US-Subventionen EU-Ausschuss-Chef für WTO-Klage
Im Streit zwischen den USA und der EU über amerikanische Subventionen rechnet der Chef des Handelsausschusses im EU-Parlament, Lange, nicht mehr mit einer Verhandlungslösung. Er plädiert deshalb für eine Klage bei der WTO.
Der Chef des Handelsausschusses im EU-Parlament, Bernd Lange (SPD), glaubt nicht mehr an eine Verhandlungslösung im Konflikt mit den USA wegen des milliardenschwere Klimaschutz- und Sozialpakets von US-Präsident Joe Biden. Die Europäische Union müsse deshalb in den kommenden Monaten zügig eine Klage bei der Welthandelsorganisation (WTO) gegen die USA anstrengen, forderte Lange in den Zeitungen der Funke-Mediengruppe.
Mit der Klage solle Klarheit darüber erreicht werden, "dass das Vorgehen der USA eindeutig nicht kompatibel mit den WTO-Vorschriften ist", sagte Lange. Er äußerte sich im Vorfeld eines Treffens des Handels- und Technologie-Rats von EU und USA am Montag, bei dem Vertreter Washingtons und Brüssels über die massiven europäischen Bedenken gegen die Subventionen in dem US-Klimaschutz- und Sozialpaket beraten wollen.

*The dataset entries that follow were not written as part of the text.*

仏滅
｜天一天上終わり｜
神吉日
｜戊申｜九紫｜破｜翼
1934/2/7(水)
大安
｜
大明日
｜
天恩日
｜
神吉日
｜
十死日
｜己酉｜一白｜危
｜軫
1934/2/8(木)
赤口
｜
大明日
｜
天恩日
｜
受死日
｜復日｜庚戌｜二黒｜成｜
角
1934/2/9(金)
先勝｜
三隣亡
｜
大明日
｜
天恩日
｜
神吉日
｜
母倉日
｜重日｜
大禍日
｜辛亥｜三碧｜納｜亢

Wettbewerbsverzerrung durch Energiepreise
Lange geht davon aus, dass in den Gesprächen zwar noch einige kleine Änderungen für die Umsetzung des sogenannten Inflationsreduzierungsgesetzes (IRA) vereinbart werden könnten. "Aber ich glaube nicht, dass sich substanziell noch viel ändert, denn das Gesetz ist ja bereits beschlossen." Deshalb müsse nun auch die EU ihrerseits die Förderung der heimischen Industrie verstärken. "Wir müssen auch prüfen, ob und wie wir die Energiepreise für die Industrie senken können, im Moment sind sie bis zu zehnmal so hoch wie in den USA", sagte Lange.

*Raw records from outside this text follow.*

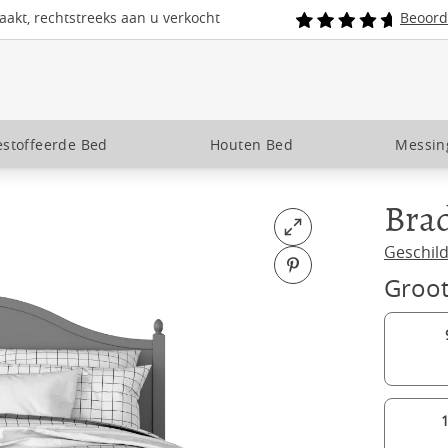
akt, rechtstreeks aan u verkocht
Beoord
stoffeerde Bed
Houten Bed
Messin
Bra
Open fullscreen
Geschil
Pin on Pinterest
Groot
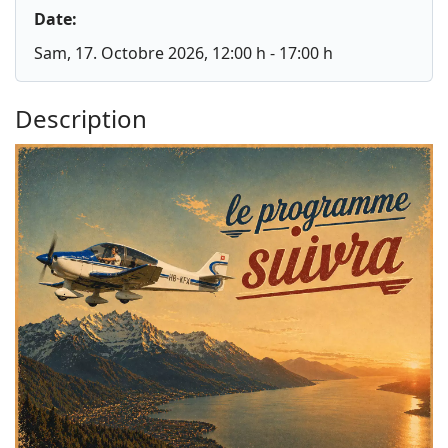
Date:
Sam, 17. Octobre 2026
, 12:00 h
-
17:00 h
Description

Der Unions-Wirtschaftsexperte im EU-Parlament, Markus Ferber (CSU), forderte ebenfalls europäische Gegenmaßnahmen: Wenn die USA bei dem Treffen am Montag nicht einen Schritt auf Europa zugingen, müsse die EU-Kommission über die Aktivierung der sogenannten europäischen Handelsschutzinstrumente nachdenken, sagte der wirtschaftspolitische Sprecher der EVP-Fraktion den Funke-Zeitungen. "Das wäre sicherlich die nukleare Option und in der derzeitigen Lage alles andere als wünschenswert", sagte Ferber. Dennoch müsse die europäische Seite "alle Folterinstrumente auf den Tisch legen".

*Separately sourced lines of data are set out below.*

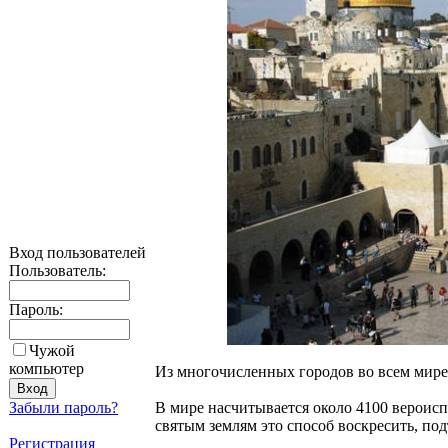
Вход пользователей
Пользователь:
Пароль:
Чужой
компьютер
Из многочисленных городов во всем мире, 
Забыли пароль?
В мире насчитывается около 4100 вероис
святым землям это способ воскресить, под
Регистрация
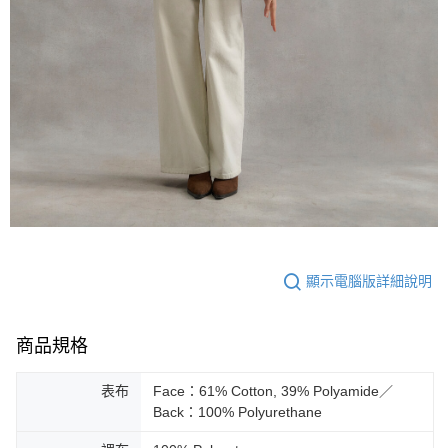
顯示電腦版詳細說明
商品規格
表布
Face：61% Cotton, 39% Polyamide／
Back：100% Polyurethane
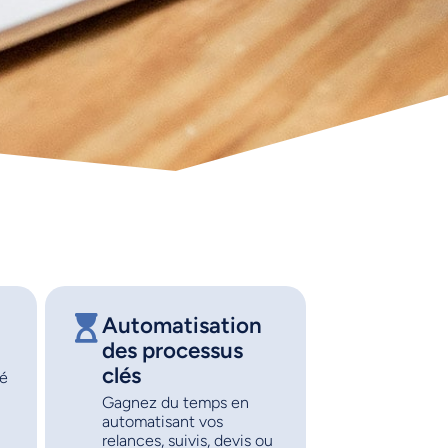
Automatisation
des processus
clés
té
Gagnez du temps en
automatisant vos
relances, suivis, devis ou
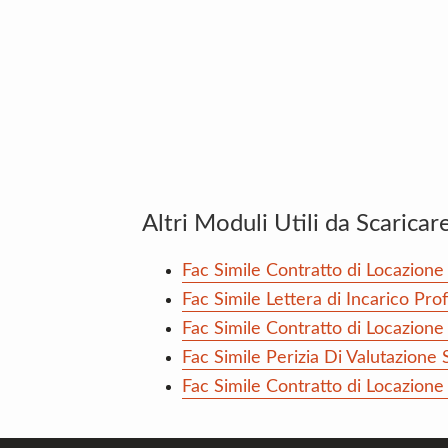
Altri Moduli Utili da Scaricar
Fac Simile Contratto di Locazio
Fac Simile Lettera di Incarico Pr
Fac Simile Contratto di Locazion
Fac Simile Perizia Di Valutazione 
Fac Simile Contratto di Locazione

Benachteiligungen und Abwanderung befürchtet
Beim IRA handelt es sich um ein im August in den USA beschlossenes milliardenschweres Klimaschutz- und Sozialpaket der USA. Es sieht 370 Milliarden Dollar (rund 357 Milliarden Euro) für Klimaschutz und Energiesicherheit vor - unter anderem Subventionen für Elektroautos, Batterien und Projekte zu erneuerbaren Energien "Made in USA". Die Subventionen stoßen in der EU auf massive Kritik: Befürchtet wird eine Benachteiligung europäischer Unternehmen und eine Abwanderung wichtiger Wirtschaftszweige.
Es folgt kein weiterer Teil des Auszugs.